Совершенно противоположным представлен в рассказе образ Саньки, «левонтьевского мальчишки», которого Е.А. Полева [6] называет не только типичным деревенским мальчишкой-хулиганом, но и настоящим змеем-искусителем, способным, в том числе, оказывать огромное эмоциональное влияние на окружающих, и чей уровень эмоционального интеллекта, на наш взгляд, является довольно высоким именно благодаря хорошим эмпативным способностям.

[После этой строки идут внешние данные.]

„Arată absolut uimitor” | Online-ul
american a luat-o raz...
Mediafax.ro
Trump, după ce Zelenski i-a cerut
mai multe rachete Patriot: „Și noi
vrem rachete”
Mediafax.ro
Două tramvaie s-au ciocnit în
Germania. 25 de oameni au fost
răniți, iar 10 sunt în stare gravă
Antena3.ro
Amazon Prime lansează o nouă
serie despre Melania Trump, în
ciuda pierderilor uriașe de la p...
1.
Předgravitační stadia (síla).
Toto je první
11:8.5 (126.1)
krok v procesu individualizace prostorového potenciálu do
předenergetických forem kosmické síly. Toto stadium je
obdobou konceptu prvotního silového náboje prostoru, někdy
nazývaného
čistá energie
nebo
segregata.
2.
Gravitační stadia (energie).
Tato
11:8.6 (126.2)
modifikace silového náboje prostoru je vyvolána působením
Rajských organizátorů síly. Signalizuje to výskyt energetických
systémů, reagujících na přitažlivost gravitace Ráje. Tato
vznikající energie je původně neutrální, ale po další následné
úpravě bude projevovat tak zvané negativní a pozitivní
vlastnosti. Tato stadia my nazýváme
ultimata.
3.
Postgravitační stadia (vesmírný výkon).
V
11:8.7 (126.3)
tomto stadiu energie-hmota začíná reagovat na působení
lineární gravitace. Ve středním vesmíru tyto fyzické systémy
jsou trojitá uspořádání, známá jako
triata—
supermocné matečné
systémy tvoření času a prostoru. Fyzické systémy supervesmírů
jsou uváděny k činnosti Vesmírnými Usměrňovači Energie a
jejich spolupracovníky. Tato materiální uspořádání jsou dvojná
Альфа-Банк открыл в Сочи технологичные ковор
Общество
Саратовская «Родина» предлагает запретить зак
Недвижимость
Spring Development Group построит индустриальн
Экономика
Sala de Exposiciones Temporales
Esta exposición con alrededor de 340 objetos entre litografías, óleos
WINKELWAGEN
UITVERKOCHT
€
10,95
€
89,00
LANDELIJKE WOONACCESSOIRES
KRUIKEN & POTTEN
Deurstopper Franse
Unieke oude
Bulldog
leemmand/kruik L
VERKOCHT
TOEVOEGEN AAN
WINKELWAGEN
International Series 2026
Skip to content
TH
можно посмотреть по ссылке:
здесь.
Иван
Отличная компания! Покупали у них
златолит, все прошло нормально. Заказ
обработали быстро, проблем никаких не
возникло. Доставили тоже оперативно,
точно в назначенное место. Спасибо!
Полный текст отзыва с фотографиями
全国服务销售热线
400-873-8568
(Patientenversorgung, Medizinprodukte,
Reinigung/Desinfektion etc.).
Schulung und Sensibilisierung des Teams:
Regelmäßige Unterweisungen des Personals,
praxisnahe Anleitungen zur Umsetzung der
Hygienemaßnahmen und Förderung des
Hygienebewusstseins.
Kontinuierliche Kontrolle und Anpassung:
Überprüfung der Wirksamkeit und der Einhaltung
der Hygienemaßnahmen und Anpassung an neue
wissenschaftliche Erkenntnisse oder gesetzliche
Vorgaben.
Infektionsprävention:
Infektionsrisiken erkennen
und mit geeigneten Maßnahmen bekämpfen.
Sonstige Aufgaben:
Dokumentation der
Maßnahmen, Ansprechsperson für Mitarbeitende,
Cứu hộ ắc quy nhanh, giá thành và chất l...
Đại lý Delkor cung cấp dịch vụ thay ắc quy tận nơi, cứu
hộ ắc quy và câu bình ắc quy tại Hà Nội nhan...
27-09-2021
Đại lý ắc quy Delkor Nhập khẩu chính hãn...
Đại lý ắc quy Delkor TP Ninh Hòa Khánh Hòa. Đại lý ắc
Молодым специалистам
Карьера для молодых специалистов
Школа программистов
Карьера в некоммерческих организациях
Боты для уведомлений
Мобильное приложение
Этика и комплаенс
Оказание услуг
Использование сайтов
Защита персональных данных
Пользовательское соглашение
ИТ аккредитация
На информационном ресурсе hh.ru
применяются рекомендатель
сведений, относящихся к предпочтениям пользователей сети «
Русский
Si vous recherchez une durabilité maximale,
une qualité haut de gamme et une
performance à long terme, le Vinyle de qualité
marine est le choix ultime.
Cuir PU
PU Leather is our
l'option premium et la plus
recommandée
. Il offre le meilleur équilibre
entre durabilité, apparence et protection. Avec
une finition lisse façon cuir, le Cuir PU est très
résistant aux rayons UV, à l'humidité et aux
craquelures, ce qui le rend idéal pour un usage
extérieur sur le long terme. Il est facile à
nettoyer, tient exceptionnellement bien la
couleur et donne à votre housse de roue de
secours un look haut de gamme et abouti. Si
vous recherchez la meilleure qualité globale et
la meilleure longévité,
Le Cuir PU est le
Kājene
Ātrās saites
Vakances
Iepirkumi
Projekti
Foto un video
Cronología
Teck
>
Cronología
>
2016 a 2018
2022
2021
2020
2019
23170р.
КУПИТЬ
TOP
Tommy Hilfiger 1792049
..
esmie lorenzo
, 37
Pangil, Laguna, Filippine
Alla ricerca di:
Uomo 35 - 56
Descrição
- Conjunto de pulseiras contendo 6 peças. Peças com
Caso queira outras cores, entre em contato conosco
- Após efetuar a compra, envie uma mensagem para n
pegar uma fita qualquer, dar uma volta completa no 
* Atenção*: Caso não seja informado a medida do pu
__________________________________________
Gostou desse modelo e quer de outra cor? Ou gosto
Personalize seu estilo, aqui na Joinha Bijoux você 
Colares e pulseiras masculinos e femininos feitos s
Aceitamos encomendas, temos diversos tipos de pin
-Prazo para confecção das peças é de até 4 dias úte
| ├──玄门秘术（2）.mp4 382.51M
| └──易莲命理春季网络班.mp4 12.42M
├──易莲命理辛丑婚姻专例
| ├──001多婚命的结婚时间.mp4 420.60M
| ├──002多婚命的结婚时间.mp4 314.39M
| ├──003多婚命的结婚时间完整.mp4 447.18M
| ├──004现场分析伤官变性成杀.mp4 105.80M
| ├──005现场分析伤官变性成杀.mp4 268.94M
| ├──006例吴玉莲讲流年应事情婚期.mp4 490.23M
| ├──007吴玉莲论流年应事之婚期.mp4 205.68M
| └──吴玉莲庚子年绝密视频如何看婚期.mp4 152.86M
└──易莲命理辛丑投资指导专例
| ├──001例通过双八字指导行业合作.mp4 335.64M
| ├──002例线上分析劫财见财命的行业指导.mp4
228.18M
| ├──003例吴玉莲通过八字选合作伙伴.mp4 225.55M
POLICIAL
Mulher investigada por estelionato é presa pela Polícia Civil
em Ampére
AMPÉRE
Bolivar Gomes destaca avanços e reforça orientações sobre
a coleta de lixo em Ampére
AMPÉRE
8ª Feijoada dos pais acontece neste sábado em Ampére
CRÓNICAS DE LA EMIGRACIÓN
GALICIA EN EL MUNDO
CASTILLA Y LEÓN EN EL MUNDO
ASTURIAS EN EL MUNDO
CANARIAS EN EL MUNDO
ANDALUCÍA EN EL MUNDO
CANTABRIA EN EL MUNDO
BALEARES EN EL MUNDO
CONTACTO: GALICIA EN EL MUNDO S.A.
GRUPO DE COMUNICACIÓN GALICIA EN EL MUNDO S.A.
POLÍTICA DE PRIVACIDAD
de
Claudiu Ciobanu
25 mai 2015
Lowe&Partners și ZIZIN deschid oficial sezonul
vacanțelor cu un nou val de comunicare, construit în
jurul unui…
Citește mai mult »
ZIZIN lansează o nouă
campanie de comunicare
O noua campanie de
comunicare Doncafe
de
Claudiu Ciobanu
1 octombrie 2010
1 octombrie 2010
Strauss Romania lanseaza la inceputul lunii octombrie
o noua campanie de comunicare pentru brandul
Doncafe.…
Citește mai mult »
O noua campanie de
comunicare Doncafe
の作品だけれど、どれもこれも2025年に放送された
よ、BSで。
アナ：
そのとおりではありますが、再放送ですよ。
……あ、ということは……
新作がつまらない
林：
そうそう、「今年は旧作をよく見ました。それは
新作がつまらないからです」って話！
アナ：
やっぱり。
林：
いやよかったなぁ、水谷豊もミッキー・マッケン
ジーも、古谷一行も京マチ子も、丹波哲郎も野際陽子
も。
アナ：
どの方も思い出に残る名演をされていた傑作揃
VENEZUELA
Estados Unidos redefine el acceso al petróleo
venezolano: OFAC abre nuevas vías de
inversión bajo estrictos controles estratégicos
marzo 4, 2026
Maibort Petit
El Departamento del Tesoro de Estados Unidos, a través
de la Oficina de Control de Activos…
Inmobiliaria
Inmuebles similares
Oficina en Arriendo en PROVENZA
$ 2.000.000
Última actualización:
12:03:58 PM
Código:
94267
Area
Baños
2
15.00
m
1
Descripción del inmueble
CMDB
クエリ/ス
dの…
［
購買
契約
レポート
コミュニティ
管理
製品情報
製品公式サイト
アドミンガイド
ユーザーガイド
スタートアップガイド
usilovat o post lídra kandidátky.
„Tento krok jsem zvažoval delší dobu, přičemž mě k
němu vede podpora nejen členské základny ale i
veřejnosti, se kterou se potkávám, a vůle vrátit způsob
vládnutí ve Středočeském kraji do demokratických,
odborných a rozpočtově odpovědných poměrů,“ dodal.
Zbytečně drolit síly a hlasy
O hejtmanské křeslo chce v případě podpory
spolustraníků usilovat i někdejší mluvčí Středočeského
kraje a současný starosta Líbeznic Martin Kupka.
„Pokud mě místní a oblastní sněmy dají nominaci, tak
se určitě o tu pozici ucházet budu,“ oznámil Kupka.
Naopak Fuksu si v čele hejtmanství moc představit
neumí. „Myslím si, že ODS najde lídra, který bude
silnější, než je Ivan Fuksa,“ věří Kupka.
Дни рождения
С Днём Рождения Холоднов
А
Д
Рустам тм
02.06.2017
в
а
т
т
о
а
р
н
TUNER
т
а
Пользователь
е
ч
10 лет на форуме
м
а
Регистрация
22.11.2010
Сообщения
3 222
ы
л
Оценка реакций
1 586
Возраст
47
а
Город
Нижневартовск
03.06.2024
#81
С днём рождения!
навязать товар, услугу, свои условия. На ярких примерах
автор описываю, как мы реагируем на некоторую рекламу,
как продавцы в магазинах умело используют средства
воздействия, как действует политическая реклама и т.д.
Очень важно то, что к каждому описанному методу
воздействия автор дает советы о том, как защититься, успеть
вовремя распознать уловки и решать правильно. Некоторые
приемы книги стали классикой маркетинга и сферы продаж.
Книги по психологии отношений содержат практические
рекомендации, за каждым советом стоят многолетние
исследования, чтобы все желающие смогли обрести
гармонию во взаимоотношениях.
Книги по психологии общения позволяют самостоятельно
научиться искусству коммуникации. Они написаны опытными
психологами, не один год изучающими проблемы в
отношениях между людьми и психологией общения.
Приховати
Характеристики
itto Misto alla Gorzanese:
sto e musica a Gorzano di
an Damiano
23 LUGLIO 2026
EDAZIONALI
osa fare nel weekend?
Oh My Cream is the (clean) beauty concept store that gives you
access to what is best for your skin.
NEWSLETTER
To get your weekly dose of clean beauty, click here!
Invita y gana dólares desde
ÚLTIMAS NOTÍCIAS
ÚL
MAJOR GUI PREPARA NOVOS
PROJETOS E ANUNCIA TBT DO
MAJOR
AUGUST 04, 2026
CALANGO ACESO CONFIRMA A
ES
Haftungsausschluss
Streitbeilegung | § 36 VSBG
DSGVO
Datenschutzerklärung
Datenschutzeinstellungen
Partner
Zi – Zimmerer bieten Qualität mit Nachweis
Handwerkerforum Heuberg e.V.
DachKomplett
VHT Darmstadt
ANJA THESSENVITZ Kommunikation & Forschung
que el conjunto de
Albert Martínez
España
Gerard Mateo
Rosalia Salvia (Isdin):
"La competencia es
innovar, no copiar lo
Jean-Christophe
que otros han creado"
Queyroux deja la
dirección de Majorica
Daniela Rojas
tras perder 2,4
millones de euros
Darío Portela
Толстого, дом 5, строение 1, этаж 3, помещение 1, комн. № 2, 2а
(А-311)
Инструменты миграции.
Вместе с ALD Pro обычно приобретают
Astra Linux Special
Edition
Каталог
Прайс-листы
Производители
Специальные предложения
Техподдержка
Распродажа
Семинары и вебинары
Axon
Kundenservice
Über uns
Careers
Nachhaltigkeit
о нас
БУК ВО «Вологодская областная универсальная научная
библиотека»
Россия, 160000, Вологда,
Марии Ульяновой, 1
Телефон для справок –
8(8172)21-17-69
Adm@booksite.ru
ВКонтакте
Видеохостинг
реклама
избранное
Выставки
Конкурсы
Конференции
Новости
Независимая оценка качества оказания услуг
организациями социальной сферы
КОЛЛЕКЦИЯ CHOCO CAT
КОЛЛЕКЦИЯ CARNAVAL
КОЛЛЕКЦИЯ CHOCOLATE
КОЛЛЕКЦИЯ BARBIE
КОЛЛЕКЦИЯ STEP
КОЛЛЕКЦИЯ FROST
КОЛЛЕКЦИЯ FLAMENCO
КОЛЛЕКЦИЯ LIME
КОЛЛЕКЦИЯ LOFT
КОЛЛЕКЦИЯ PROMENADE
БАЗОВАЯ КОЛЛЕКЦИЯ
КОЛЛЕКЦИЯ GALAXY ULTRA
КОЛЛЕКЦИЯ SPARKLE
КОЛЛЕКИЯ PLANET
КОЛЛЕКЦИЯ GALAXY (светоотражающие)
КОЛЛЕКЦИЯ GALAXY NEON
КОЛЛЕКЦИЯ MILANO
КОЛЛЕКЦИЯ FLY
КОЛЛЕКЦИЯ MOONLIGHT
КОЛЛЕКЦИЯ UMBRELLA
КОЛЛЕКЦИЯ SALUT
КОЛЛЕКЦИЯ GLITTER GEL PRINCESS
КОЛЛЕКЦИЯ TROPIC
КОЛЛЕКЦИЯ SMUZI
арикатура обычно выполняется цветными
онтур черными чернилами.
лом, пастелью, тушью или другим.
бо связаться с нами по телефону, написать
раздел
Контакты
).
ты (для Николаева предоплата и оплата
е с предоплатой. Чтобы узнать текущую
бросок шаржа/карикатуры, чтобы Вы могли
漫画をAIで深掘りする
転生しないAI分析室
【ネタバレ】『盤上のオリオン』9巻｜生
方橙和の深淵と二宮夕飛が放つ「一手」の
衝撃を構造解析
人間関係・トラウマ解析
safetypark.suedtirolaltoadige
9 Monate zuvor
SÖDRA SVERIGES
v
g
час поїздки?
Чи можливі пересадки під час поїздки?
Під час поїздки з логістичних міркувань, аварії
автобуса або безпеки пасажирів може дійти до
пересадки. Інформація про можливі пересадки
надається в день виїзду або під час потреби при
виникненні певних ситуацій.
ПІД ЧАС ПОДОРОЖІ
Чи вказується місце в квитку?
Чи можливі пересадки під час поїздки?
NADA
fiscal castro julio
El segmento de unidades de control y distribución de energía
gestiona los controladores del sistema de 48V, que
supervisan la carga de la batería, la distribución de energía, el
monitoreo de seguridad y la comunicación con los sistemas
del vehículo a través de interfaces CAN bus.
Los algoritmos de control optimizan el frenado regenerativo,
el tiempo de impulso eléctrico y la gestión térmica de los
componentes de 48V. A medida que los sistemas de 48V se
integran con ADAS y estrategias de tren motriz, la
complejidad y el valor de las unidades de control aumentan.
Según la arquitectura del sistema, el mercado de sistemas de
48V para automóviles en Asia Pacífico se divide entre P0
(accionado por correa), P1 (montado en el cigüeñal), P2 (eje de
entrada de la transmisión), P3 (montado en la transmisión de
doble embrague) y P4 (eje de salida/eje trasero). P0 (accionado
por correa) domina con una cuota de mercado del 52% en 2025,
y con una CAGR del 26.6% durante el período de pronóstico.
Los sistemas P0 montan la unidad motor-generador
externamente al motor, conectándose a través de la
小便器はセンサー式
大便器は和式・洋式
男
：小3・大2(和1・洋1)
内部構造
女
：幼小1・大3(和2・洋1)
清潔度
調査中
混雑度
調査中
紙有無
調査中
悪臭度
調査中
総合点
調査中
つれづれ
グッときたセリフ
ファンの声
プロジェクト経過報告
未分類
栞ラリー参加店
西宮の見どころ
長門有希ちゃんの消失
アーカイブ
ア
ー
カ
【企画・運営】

Для создания образа искусителя В. Астафьев, как пишет Е.А. Полева[6], использует также многочисленные отсылки к закрепившемуся в культуре образу нечистой силы, например, портрет Саньки, который при этом не теряет психологической убедительности, мотивирован условиями жизни и характером мальчишки-хулигана: «Исцарапанный, с шишками на голове от драк и разных других причин, <...> с красными окровенелыми глазами, Санька был вреднее и злее других левонтьевских ребят» [2, с. 6], и мы можем утверждать, что даже внешность героя способна передать те самые эмоции (злость и вредность), которые наиболее соответствуют этому персонажу. Особенное внимание в его описании уделяется способности «цыкать» слюной через передние зубы: «“Уплыла Петровна!” – ухмыльнулся Санька и цыкнул слюной в дырку меж передних зубов» [2, с. 9]. Казалось бы, В. Астафьев всего лишь отражает свойственное мальчишеской субкультуре поведение: способность плеваться – предмет восхищения других детей: «мы были без ума от этой Санькиной дырки. Как он в неё цыкал слюной!» [2, с. 9]. Но в контексте рассматриваемого здесь мотива искушения – это отсылка к образу змея: визуально цыканье слюной схоже со змеиным языком, ассоциируется с прысканьем ядом, аудиально напоминает шипение. Данные наблюдения подтверждаются контекстом: перед цыканьем Санька произносит язвительные слова, больно задевающие Витьку, осознающего свою вину перед бабушкой [6].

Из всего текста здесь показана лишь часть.